Chengiodendron

Scientific classification
- Kingdom: Plantae
- Clade: Tracheophytes
- Clade: Angiosperms
- Clade: Eudicots
- Clade: Asterids
- Order: Lamiales
- Family: Oleaceae
- Tribe: Oleeae
- Subtribe: Oleinae
- Genus: Chengiodendron C.B.Shang, X.R.Wang, Yi F.Duan & Yong F.Li (2020)
- Species: Chengiodendron marginatum (Champ. ex Benth.) C.B.Shang, X.R.Wang, Yi F.Duan & Yong F.Li; Chengiodendron matsumuranum (Hayata) C.B.Shang, X.R.Wang, Yi F.Duan & Yong F.Li; Chengiodendron minor (P.S.Green) C.B.Shang, X.R.Wang, Yi F.Duan & Yong F.Li;

= Chengiodendron =

Genus of plants

Chengiodendron is a genus of flowering plants in the olive family, Oleaceae.
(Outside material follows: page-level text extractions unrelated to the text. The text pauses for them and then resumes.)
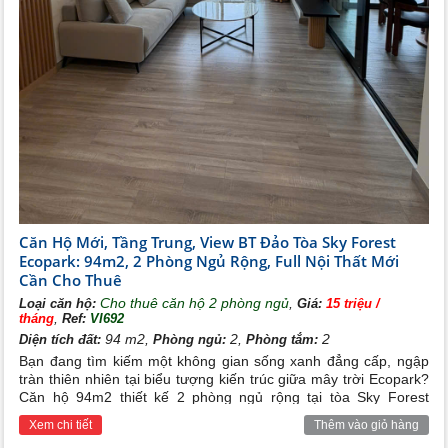
Căn Hộ Mới, Tầng Trung, View BT Đảo Tòa Sky Forest
Ecopark: 94m2, 2 Phòng Ngủ Rộng, Full Nội Thất Mới
Cần Cho Thuê
Cho thuê căn hộ 2 phòng ngủ
,
Loại căn hộ:
Giá:
15 triệu /
,
tháng
Ref:
VI692
94 m2,
2,
2
Diện tích đất:
Phòng ngủ:
Phòng tắm:
Bạn đang tìm kiếm một không gian sống xanh đẳng cấp, ngập
tràn thiên nhiên tại biểu tượng kiến trúc giữa mây trời Ecopark?
Căn hộ 94m2 thiết kế 2 phòng ngủ rộng tại tòa Sky Forest
Ecopark, sở hữu vị trí tầng trung lý tưởng, tầm view biệt thự đảo
Xem chi tiết
Thêm vào giỏ hàng
triệu đô cùng nội thất full đồ mới đẹp chính là chốn an cư hoàn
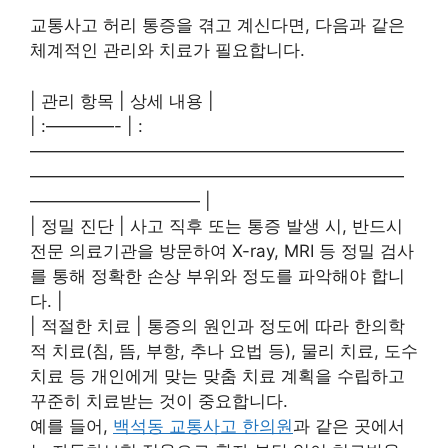
교통사고 허리 통증을 겪고 계신다면, 다음과 같은
체계적인 관리와 치료가 필요합니다.
| 관리 항목 | 상세 내용 |
| :————- | :
——————————————————————
——————————————————————
—————————— |
| 정밀 진단 | 사고 직후 또는 통증 발생 시, 반드시
전문 의료기관을 방문하여 X-ray, MRI 등 정밀 검사
를 통해 정확한 손상 부위와 정도를 파악해야 합니
다. |
| 적절한 치료 | 통증의 원인과 정도에 따라 한의학
적 치료(침, 뜸, 부항, 추나 요법 등), 물리 치료, 도수
치료 등 개인에게 맞는 맞춤 치료 계획을 수립하고
꾸준히 치료받는 것이 중요합니다.
예를 들어,
백석동 교통사고 한의원
과 같은 곳에서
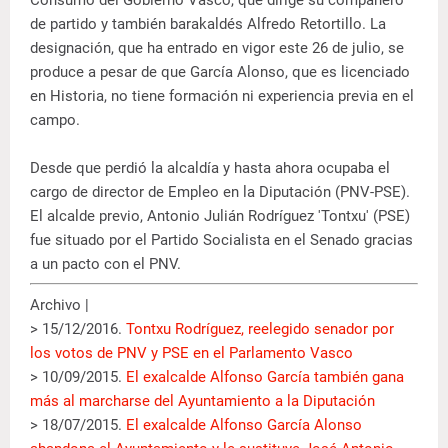
de partido y también barakaldés Alfredo Retortillo. La
designación, que ha entrado en vigor este 26 de julio, se
produce a pesar de que García Alonso, que es licenciado
en Historia, no tiene formación ni experiencia previa en el
campo.
Desde que perdió la alcaldía y hasta ahora ocupaba el
cargo de director de Empleo en la Diputación (PNV-PSE).
El alcalde previo, Antonio Julián Rodríguez 'Tontxu' (PSE)
fue situado por el Partido Socialista en el Senado gracias
a un pacto con el PNV.
Archivo |
> 15/12/2016.
Tontxu Rodríguez, reelegido senador por
los votos de PNV y PSE en el Parlamento Vasco
> 10/09/2015.
El exalcalde Alfonso García también gana
más al marcharse del Ayuntamiento a la Diputación
> 18/07/2015.
El exalcalde Alfonso García Alonso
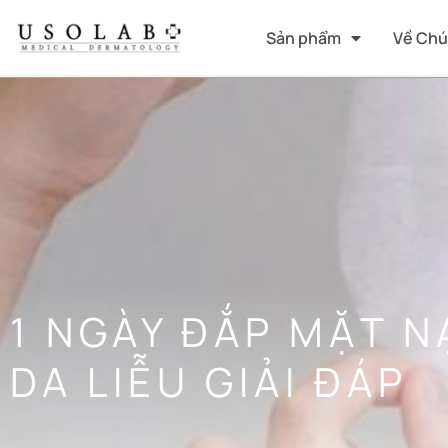
Sản phẩm
Về Chú
1 NGÀY ĐẮP MẶT N
DA LIỄU GIẢI ĐÁP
It includes three species native to Indochina, southern China including Taiwan and Hainan, the Ryukyu Islands, and Assam.
- Chengiodendron marginatum (Champ. ex Benth.) C.B.Shang, X.R.Wang, Yi F.Duan & Yong F.Li
- Chengiodendron matsumuranum (Hayata) C.B.Shang, X.R.Wang, Yi F.Duan & Yong F.Li
- Chengiodendron minor (P.S.Green) C.B.Shang, X.R.Wang, Yi F.Duan & Yong F.Li

These species were previously included in the Leiolea clade of genus Osmanthus as Osmanthus marginatus, O. matsumuranus, and O. minor. A phylogenetic study revealed that they were paraphyletic to the rest of the genus, and they were placed in the new genus Chengiodendron.